I cannot find any evidence counter to the hypothesis that
Melania edgariana (Lea 1841) of the Cumberland is a junior synonym of M.
troostiana (Lea 1838) of the Tennessee.
But let us save Lea’s name “edgariana” as a subspecies to describe
populations of P. troostiana bearing strongly costate shells, shall we? Again, I am duty-bound to remind my
readership that we here in the FWGNA project define the term “subspecies” in
its original, classical sense, and to point you to my essays of February and
March, 2014, for elaboration [8].
I do not want to nominate the population of edgariana at
site J as topotypic, however, since it inhabits the Collins River, and Lea
specified “Cany” Fork. So further
downstream, in 1948 the US Army Corps of Engineers built Center Hill Dam near
Smithville, and impounded the Caney Fork upstream 64 miles, almost to its
junction with the Collins River. Most
unexpectedly, to me in any case, several pleurocerid populations, including
edgariana, have survived the impoundment [9].
The shell labelled (I) in the figure above was collected during the
winter draw-down from a population inhabiting the sandy shallows of Center Hill
Lake at the Floating Mill Recreation Area (36.0460, -85.7620).
But again, I hate to restrict an 1841 type locality to a
1948 impoundment.

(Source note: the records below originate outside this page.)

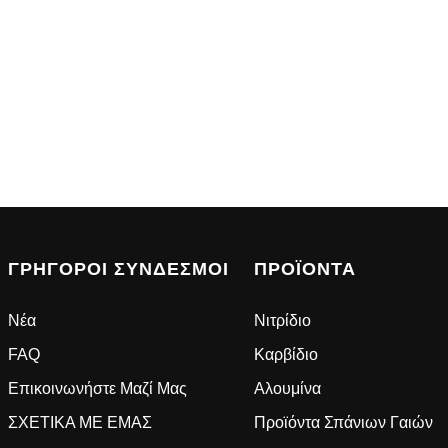
ΓΡΉΓΟΡΟΙ ΣΎΝΔΕΣΜΟΙ
ΠΡΟΪΌΝΤΑ
Νέα
Νιτρίδιο
FAQ
Καρβίδιο
Επικοινωνήστε Μαζί Μας
Αλουμίνα
ΣΧΕΤΙΚΑ ΜΕ ΕΜΑΣ
Προϊόντα Σπάνιων Γαιών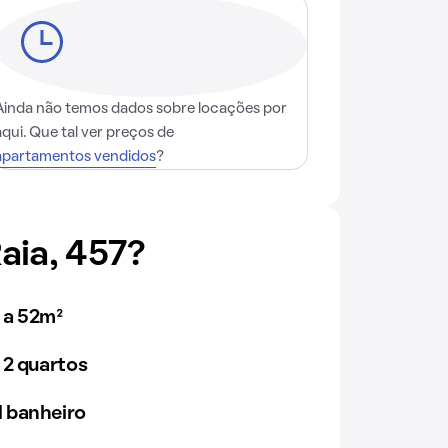
Ainda não temos dados sobre locações por
aqui. Que tal ver preços de
apartamentos vendidos
?
aia, 457?
 a 52m²
 2 quartos
 banheiro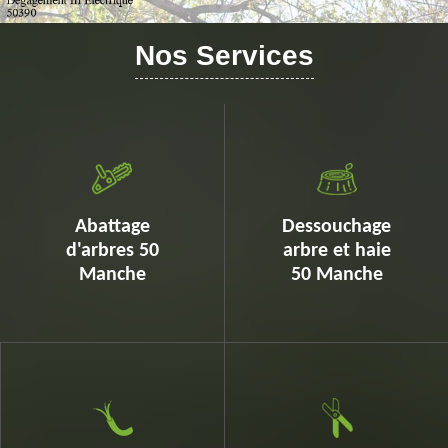
Nos Services
Abattage
Dessouchage
d'arbres 50
arbre et haie
Manche
50 Manche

So the Caney Fork
picks up again below the Center Hill Dam and flows another 25 miles to its
mouth at The Cumberland River. The shell
labelled (H) in the figure above was sampled at the TN 264 bridge (36.1816,
-85.9081), a spot I suggest as the type locality for Pleurocera troostiana edgariana by virtue of ease of access, as well as historical fidelity.
As Goodrich [5] suggested, Pleurocera troostiana edgariana
populations seem to range widely across the Cumberland drainage of TN/KY,
including the Stones, Harpeth, and Obey Rivers as well as the
Caney/Collins. And indeed, several of
the larger tributaries of the Tennessee River in Middle Tennessee also host
edgariana populations, including the Duck [10] and the Elk. We depicted a specimen from the Elk River at
Kelso (site “G”) last month, as a teaser for this month’s essay.
Well, I do appreciate the forbearance of my
rapidly-dwindling readership as yet another soggy length of malacological
tapestry has rolled off the FWGNA loom, dripping with arcana and
arrogance. Next month we’ll finish up
where we started, back in Kentucky with Captain Lyon, and summarize, at long
last, I promise.
Notes:
[1] These were the same publications in which Lea described
the M. ebenum about which we obsessed in October, and the M. teres and M.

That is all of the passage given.